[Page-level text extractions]
----

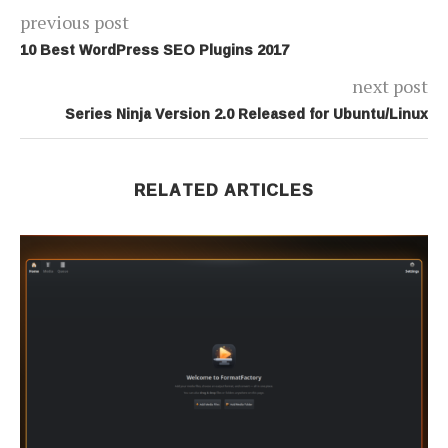
previous post
10 Best WordPress SEO Plugins 2017
next post
Series Ninja Version 2.0 Released for Ubuntu/Linux
RELATED ARTICLES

----

_Work required_: Copy out the lines beginning at the one that contains "10 Best WordPress SEO Plugins 2017". Stop at the final line of the data, and include it.

_Solution to the problem_:
10 Best WordPress SEO Plugins 2017
next post
Series Ninja Version 2.0 Released for Ubuntu/Linux
RELATED ARTICLES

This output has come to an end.